Building a Browser Extension
I just finished cleaning up a relative's computer...again. It seems nearly impossible; how can a computer that is barely ever used, and has had almost no software downloaded (almost!) be so corrupted with malware that it ceases to function? I can solve this.
So many unwanted programs or unwanted newsletter subscriptions ride along with programs that are intentionally downloaded, just because the user neglects to uncheck the boxes before hitting the download button. I'm convinced most people don't even see them there. What if there was a browser setting that would remove default checked off boxes? Sure would be nice. Unfortunately, no such thing exists. The Chrome extension store does offer a couple extensions that can uncheck or check all boxes on a given page, but it requires an intentional action on the part of the user, i.e. remembering to click the extension button.
Never having contemplated writing an extension before, I had no idea what the process might entail. Surprisingly, Chrome extensions are mostly written in code I understand. Depending on the purpose of the extension, you can supply CSS, HTML and/or Javascript. While it took a little bit of experimenting to achieve the result I desired -- an unobtrusive script that ran on any form page without user input -- with a little help from a few websites, we were in business.
The Process
The first step was perfecting the script. My script needed to identify that the page was a form, then go about removing any "checked" attributes that might exist* . This is about as simple of a little JavaScript piece as they come. I wrote a form with a few checkboxes and attached my script in the usual way, and tested to be sure I could still select the check box and send without any issues. Once that was perfected, I removed the script and reset my form for testing when I installed the extension.
On to building the extension. Chrome offers a very brief introduction to one type of extension. While it is not exactly what I was interested in building it does introduce the most important, and most unfamiliar to me, piece of the extension puzzle, the manifest.json document. This is the document that tells Chrome all about what you're building, where to locate the necessary files, and on which websites to run the extension. Understanding the areas of this document is the key to building the type of extension you want and getting it to work. Cory Gross has an excellent resource on Github that details aspects of these manifest settings. Once you've decided what type of extension you are interested in building, you can start creating documents.
As intimidating as that sounds, this is actually the easiest step of all. Alex Wolkov has written a tool that will build the extension's document structure, including inserting the default fields you need in the manifest.json document. Each setting also includes a popup window on hovering over the (?) that offers a short explanation of the selection, and links to the Chrome developer page with more detailed instruction. Upon downloading, open the manifest in a text editor and edit the fields.
In my example, I needed to edit only two documents, the manifest and the inject.js. The trickiest bit was ensuring that my script would run on all web pages. This setting falls under the content scripts->matches. The tool automatically inserts a url to match all google pages, so editing that can be overlooked. Google lists all the possible forms of match patterns for reference. My script uses <all_urls>.
The next hurdle was placing the right section of code in the inject.js file. The file is explicit about where the script should go. Just strip the function call and drop in the actual script and it is all set.
Finally, create a set of icons to drop into the icon folder. The icons are png files, so any image editor will do. Create the largest size and then resize and save each smaller size.
Testing
Chrome makes it extremely easy to install an extension in development. Navigate the settings -> tools -> extensions, just as you would install any extension. At the top of the page is a checkbox to open the developer menu. From there you can install an unpacked extension by navigating to your folder in which the extension lives. On installation, Chrome will alert you to anything in the manifest that isn't formed correctly. A little debugging and Google searching can help you fix those errors.

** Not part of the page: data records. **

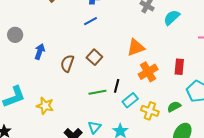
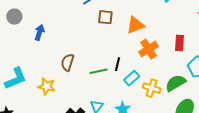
brown square: (94, 57) -> (105, 17), moved, turned -35
brown semicircle: (67, 63) -> (68, 62), moved
green semicircle: (174, 107) -> (176, 83), size x1.5

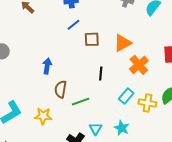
blue arrow: (39, 32) -> (47, 66), moved
black line: (118, 64) -> (101, 73), moved
green line: (99, 71) -> (81, 102), moved

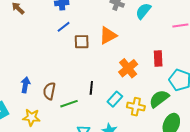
orange triangle: (123, 43) -> (108, 35), moved
blue arrow: (47, 66) -> (25, 85), moved
black line: (101, 73) -> (91, 88), moved

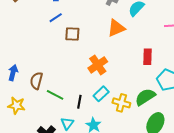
orange triangle: (108, 35) -> (116, 28), moved
orange cross: (128, 68) -> (98, 65), moved
black line: (91, 88) -> (79, 102), moved
green line: (69, 104) -> (55, 95), turned 42

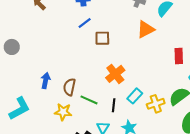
orange cross: (98, 65) -> (115, 74), moved
yellow cross: (121, 103) -> (156, 104), turned -30
yellow star: (16, 106) -> (63, 112), moved

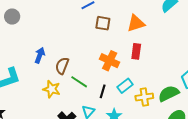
orange triangle: (146, 29) -> (136, 23), moved
red rectangle: (179, 56) -> (136, 51), moved
orange cross: (115, 74) -> (110, 61), turned -36

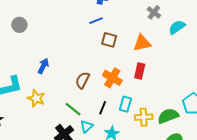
brown semicircle: (62, 66) -> (83, 80), moved
green line: (79, 82) -> (73, 109), moved
cyan rectangle: (125, 86) -> (125, 104), turned -42
yellow star: (52, 89) -> (36, 98), moved

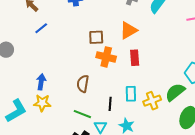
blue line: (96, 21) -> (41, 28), moved
orange cross: (112, 78) -> (106, 57), moved
yellow star: (36, 98) -> (42, 103), moved

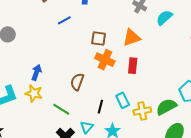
blue line: (41, 28) -> (64, 20), moved
cyan rectangle: (131, 94) -> (123, 100), turned -35
green line: (82, 114) -> (61, 109), moved

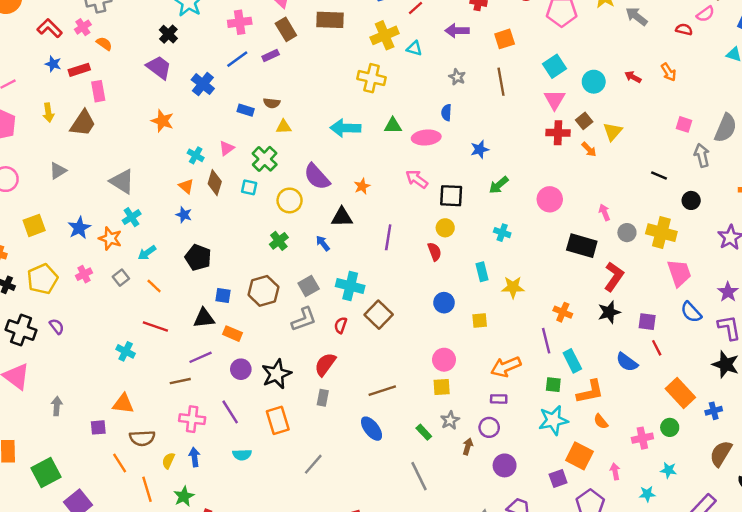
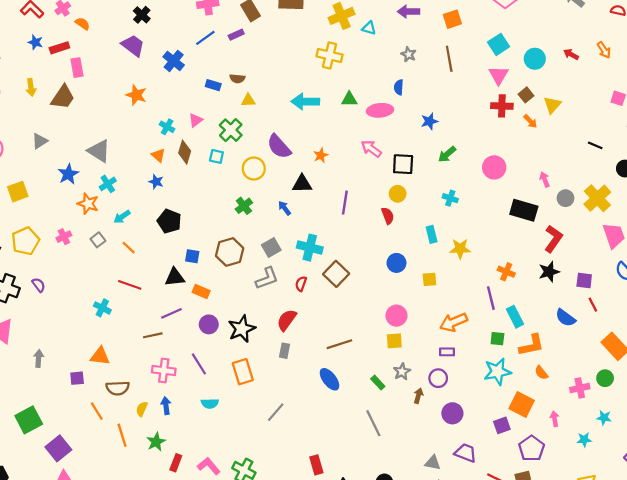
blue star: (79, 228) -> (68, 174), moved
yellow cross: (661, 233) -> (597, 198), turned 32

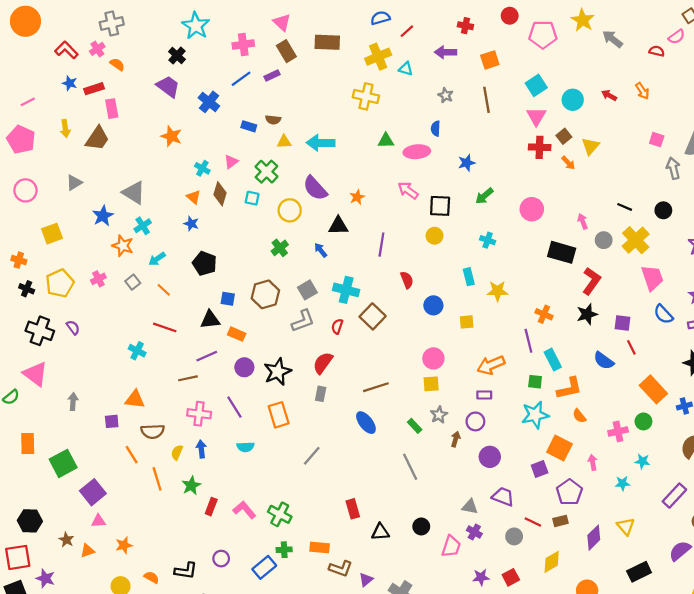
cyan arrow: (305, 102) -> (321, 143), moved
black line: (595, 145) -> (625, 207), moved
red semicircle: (388, 216) -> (407, 280), moved

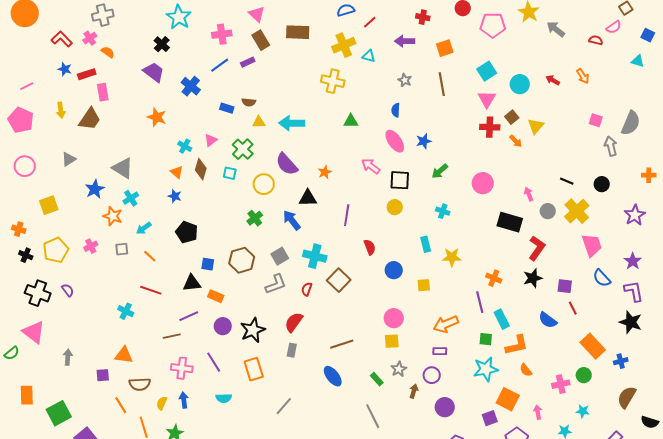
pink ellipse: (417, 152) -> (395, 141), moved, turned 60
blue arrow: (321, 250) -> (292, 220), size x1.5
gray square: (133, 282) -> (122, 249), turned 32

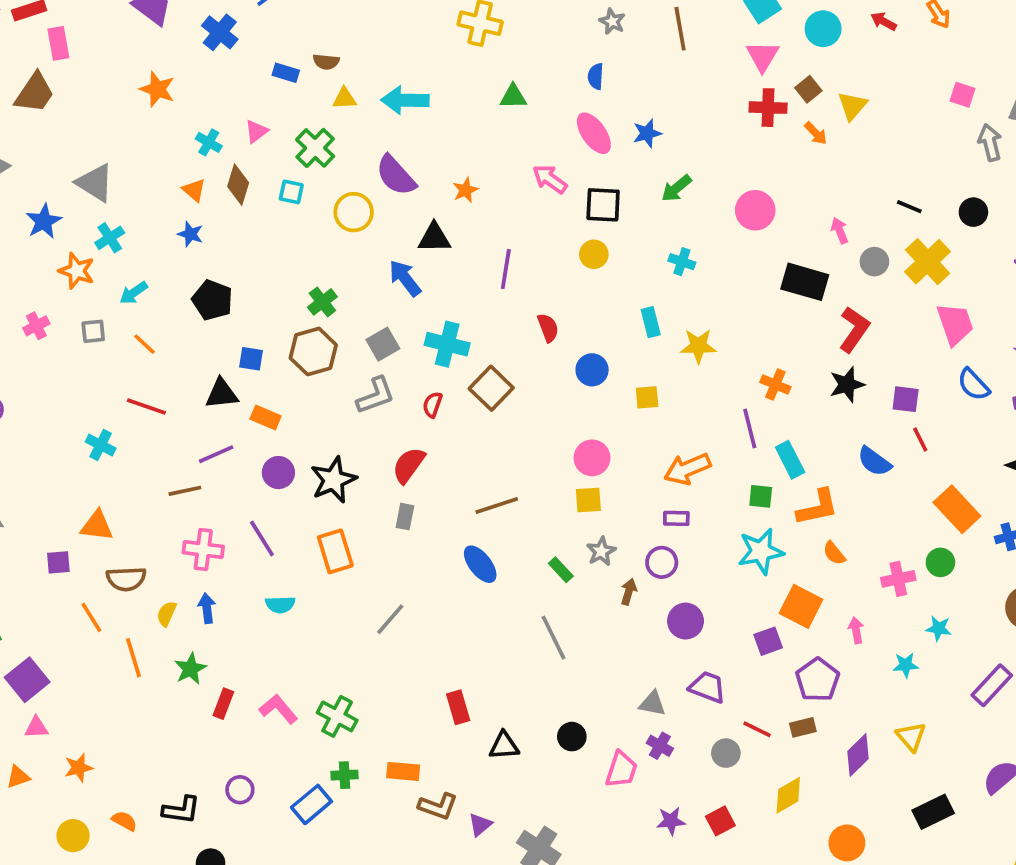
green cross: (255, 218) -> (322, 302), moved

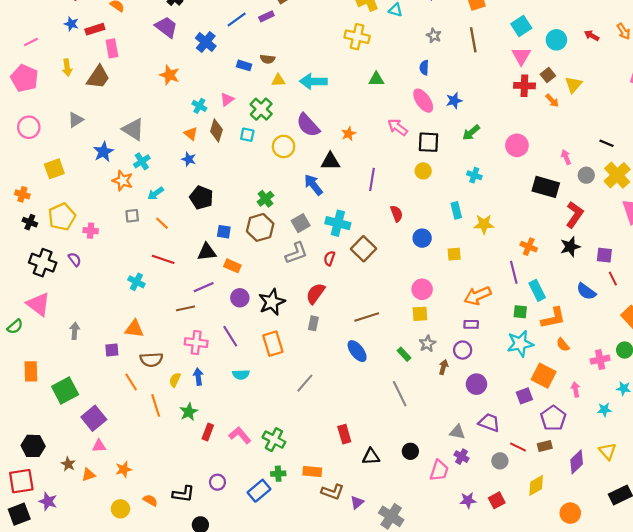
pink cross: (36, 326) -> (91, 231), moved, turned 32

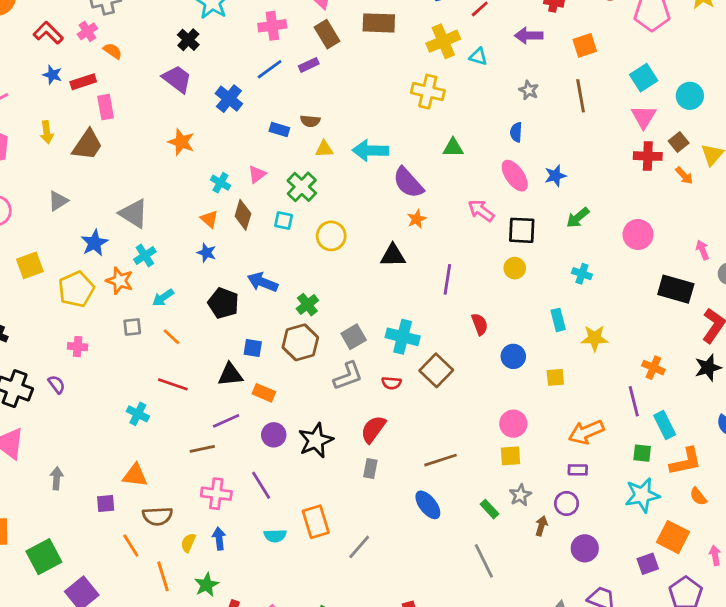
purple semicircle: (308, 125) -> (408, 183), moved
blue arrow: (313, 185) -> (263, 282), moved, turned -30
yellow pentagon: (62, 217) -> (76, 289), moved
red semicircle: (329, 258) -> (391, 383), turned -104
orange rectangle: (273, 344) -> (316, 522), moved

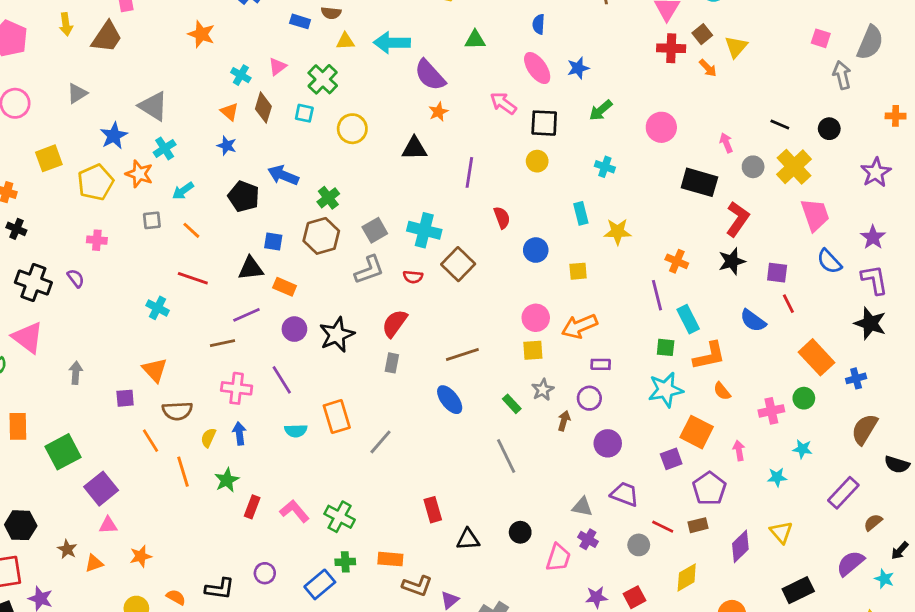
orange arrow: (586, 432) -> (579, 326), moved
orange triangle: (135, 475) -> (155, 370), turned 40

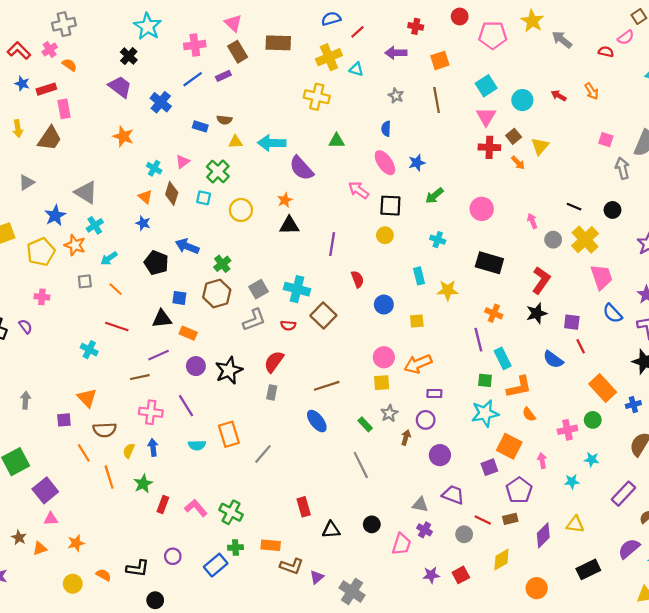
orange star: (438, 112) -> (285, 200), moved
black rectangle: (699, 182) -> (489, 263), moved
yellow triangle: (781, 532) -> (575, 524), turned -42

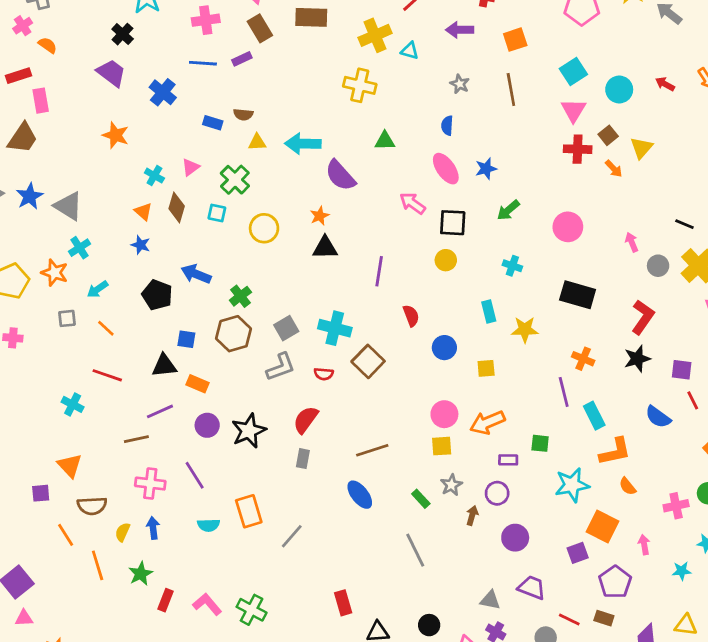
blue line: (193, 79) -> (203, 63), turned 40
blue star: (55, 215) -> (30, 196), moved
green square: (485, 380) -> (540, 443), moved
brown rectangle: (510, 519) -> (604, 618), turned 32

At this point, it's time to return to our test website we created when writing the script. Be sure that you removed the link to the JavaScript file so that you can test the extension only. It also may be helpful to disable any other extensions within the extension manager that you might be using because Chrome does not identify the extensions by name in the developer panels. Using the Inspect Element tool (right click, Inspect Element), click the Sources tab and then the Content Scripts tab. Reload the page if nothing shows up. If still nothing appears, you need to return to the manifest.json and check that the matches section is properly formed to attach to the page as intended.
You should see a filename with a bunch of random letters. If you've turned off all the other extensions, then you know this is your extension. Opening the disclosure arrows will display files that make more sense. If you are using an inject script as I have been, you will be able to navigate to the inject.js file and display your code (if creating another type of extension, the filename will be different, but you will still access it here). You can debug this code, if necessary, just as you would debug any other JavaScript code in the browser.
Congratulations, you've built an extension!
Your extension can be installed and used as an unpacked extension with the files living locally on the computer. It continues to function with the developer window in the extension manager closed, but may alert the user that a "possibly harmful" extension is installed every time the user opens the application.
Coming Soon...How to Publish your Extension.
*The actual script is beyond the scope of this piece, but I will update when the extension is available in the Chrome store for anyone interested.